Wednesday, 23 October 2013

Bombay Dreams 4: The finale




As I walked under the glaring red canopy I knew exactly how I would write this. Bombay Dreams was undoubtedly living up to its title. Soothing breathy music of a bansuri glided easily on the air, thick with the  flooding aroma of warm Indian spices. The dim saffron candlelight blanketed the scene with a veil of etherealness. Women quickly filled up the room, all glittering elaborately in traditional Asian draped styles. I lapped it all up like Panchamrita.


I sat lonely at Table 22, eagerly anticipating the show. After schmoozing with familiar faces, I sat down to welcome the show's opening. Tassa drums echoed from the outside halls and soon filled our room. A lineup of musicians and crimson clad dancers then filtered through the aisles and to the stage, covering their heads with tremendously ornate umbrellas. Let it begin!

I said before that I knew how I would write this. I even wrote in my notes "Write the article describing the event as though it were a dream". I was so taken by the decor that looked made this often transformable Hilton Ballroom look like it did that way for decades. I came for the designers, but was so easily distracted by the intoxicating ambiance and heart warming story of the whole thing, that I found fashion secondary. Then Peter Elias sent his collection down and I remembered why I was there!

Fashion shows in Trinidad are a very sobering thing. The hype and anticipation always have you looking forward to them, then some stupidness gets sent down the runway and you wonder what possessed you to spend shoe money on this crap. Bombay Dreams was not like that. It was extremely well organised and went on smoothly. Perhaps with the filtering of designers to only the most experienced names (minus Meiling who sadly did not take part this year) helped contribute to the quality of the production. Peter's work was floaty, bright and beautiful as always, but it wasn't anything new. I've seen him mix prints and combine Caribbean with Tribal and Safari enough times to know he can. The models looked flawless and seemed to feel fabulous in his styles.
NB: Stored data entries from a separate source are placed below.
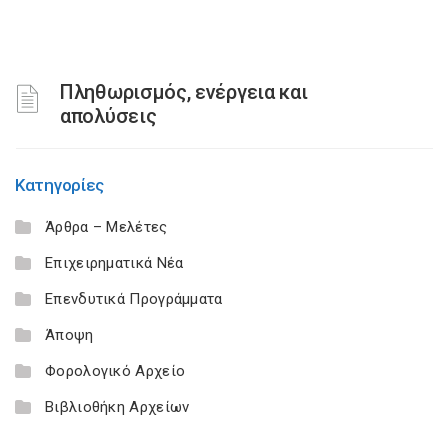
Πληθωρισμός, ενέργεια και
απολύσεις
Κατηγορίες
Άρθρα – Μελέτες
Επιχειρηματικά Νέα
Επενδυτικά Προγράμματα
Άποψη
Φορολογικό Αρχείο
Βιβλιοθήκη Αρχείων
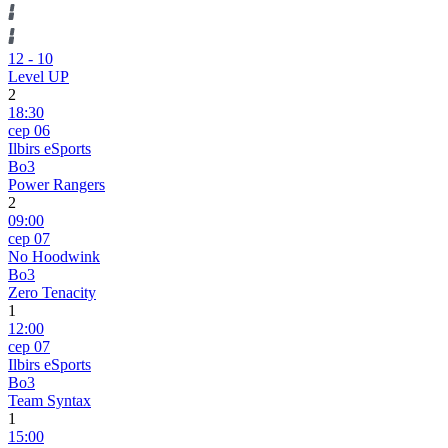
12
-
10
Level UP
2
18:30
сер 06
Ilbirs eSports
Bo3
Power Rangers
2
09:00
сер 07
No Hoodwink
Bo3
Zero Tenacity
1
12:00
сер 07
Ilbirs eSports
Bo3
Team Syntax
1
15:00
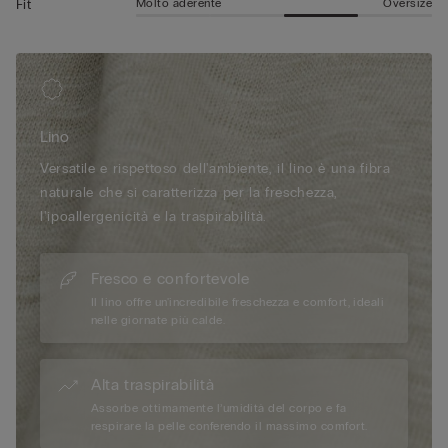
Molto aderente
Oversize
Fit
Lino
Versatile e rispettoso dell'ambiente, il lino è una fibra
naturale che si caratterizza per la freschezza,
l'ipoallergenicità e la traspirabilità.
Fresco e confortevole
Il lino offre un'incredibile freschezza e comfort, ideali
nelle giornate più calde.
Alta traspirabilità
Assorbe ottimamente l’umidità del corpo e fa
respirare la pelle conferendo il massimo comfort.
Claudia Pegus was next. Woo papa. Now, I have great admiration for this woman. I worked with her before on a show, and I always tell the story of how she heroically stitched a falling hem on a giant tulle skirt as it was being walked out to the stage. Her strength and savvy overcome her tiny facade. She rocks. HOWEVER, that which she sent down the runway yesterday, calling "Ganges meets the Nile" was clearly not a Collection, but instead a collection of mismatched styles that may have been sitting in her showroom for seasons. Ryan Chan is calling his collection "Psycho Diary", but I feel like the title would have been more fitting here. I was overwhelmed by feathers and sequins and trains, oh my! Not to mention the extreme over-styling of all that glitters, sparkling from every nook and cranny on those poor models. The catastrophic Oktoberfest creations which graced the Miss TnT Universe contestants made another appearance, feather boa and all. It wasn't all bad though, there were some definitely beautiful looks in the mix! I like when she went for the bright hues of yellow undertones on sheers. Would be gorgeous on many women. Also, when done in moderation, her beading was exquisite. A bit of editing could have made this work, but as is, eek. (See my Instagram pics and videos @stephanieramlogan)

Now I'm not a flower painting kind of girl, so Heather Jones has never been a fave of mine. I sure ate my words last night. Her Collection was the stand-out for me. Again, as with all shows I see here, some editing would have helped, but overall, the way the fabrics hovered on the air was enchanting. The pieces were exquisitely constructed, incorporating contemporary cuts and silhouettes with her traditional hand painting techniques. I especially loved the sheer embroidered leggings, which resembled something I loved from Antonio Berardi Spring 2012. The way Athalia Samuel moved in her white gown looked like a sequence under water. The slow fluttering of these fluid fabrics really added to the dream-like feel of the whole night. I heard the Collection is sold in Japan. Hope I don't have to go that far for a piece of the action!

















I wore select pieces from my mom's Bridal Indian Jewellery, a simple Black t-shirt from Calvin Klein and Emerald taffeta wrap trousers from Adrian Foster.